Este problema es particularmente severo con Android, que es una razón por la cual iOS es más común en los ámbitos empresariales. La fragmentación del sistema operativo de Android es producto de una amplia gama de versiones en uso (aún puede encontrar dispositivos siendo enviados con Android KitKat), así como las personalizaciones del fabricante y del operador, junto a un proceso de actualización bastante draconiano que complica las cosas. Existen miles de variaciones de Android en uso, lo que significa que su aplicación podría funcionar excelente en los dispositivos más comunes -digamos, el Pixel o en los últimos teléfonos Galaxy- pero podría fallar a la hora de operar en algunos dispositivos más antiguos o de gama baja.

iOS tiene menos desafíos porque existe un conjunto limitado de dispositivos y Apple proporciona actualizaciones de sistema operativo directamente, asegurándose de que la vasta mayoría de iPhones e iPads estén operando la última versión. Aun así, puede que haya problemas con algunos dispositivos más viejos de Apple que difieren en tamaños de pantalla y hardware.
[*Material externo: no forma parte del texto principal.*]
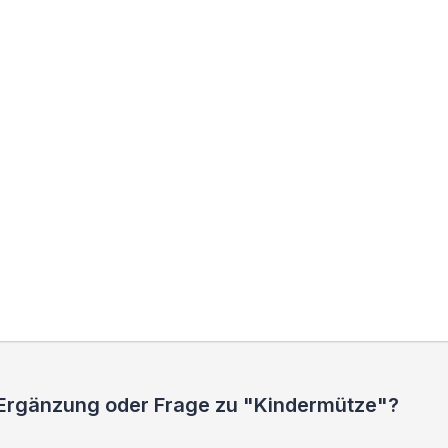
 Ergänzung oder Frage zu "Kindermütze"?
Después existen plataformas como Windows 10 Mobile o incluso solo tabletas con Windows 10. Aunque son pequeñas en número, probar el software en ellas sigue teniendo sentido si es que es posible hacerlo.

Idealmente, la prueba de hardware debería incluir a todos los teléfonos de bandera actuales y recientes, una selección de los dispositivos de rango medio más comunes pertenecientes a los principales fabricantes, y si es posible, varios dispositivos de gama baja. La mezcla debería incluir una variedad de versiones de sistemas operativos que tengan tres años de antigüedad, así como versiones diferentes de configuraciones de hardware.

Haciendo un recuento

Las aplicaciones empresariales son un prospecto emocionante, con un enorme potencial para casi todas las organizaciones. Éstas ofrecen nuevas y mejores maneras de cumplir tareas, incrementar la eficiencia y la productividad y crear mejores interacciones con los clientes y empleados. Pero implican un desafío. Si no funcionan bien o no satisfacen las necesidades de los usuarios, existe el riesgo de distanciar a los empleados y a los ejecutivos. Evitando estos cinco errores, uno podrá asegurarse de estar en el camino correcto hacia una estrategia de aplicación exitosa.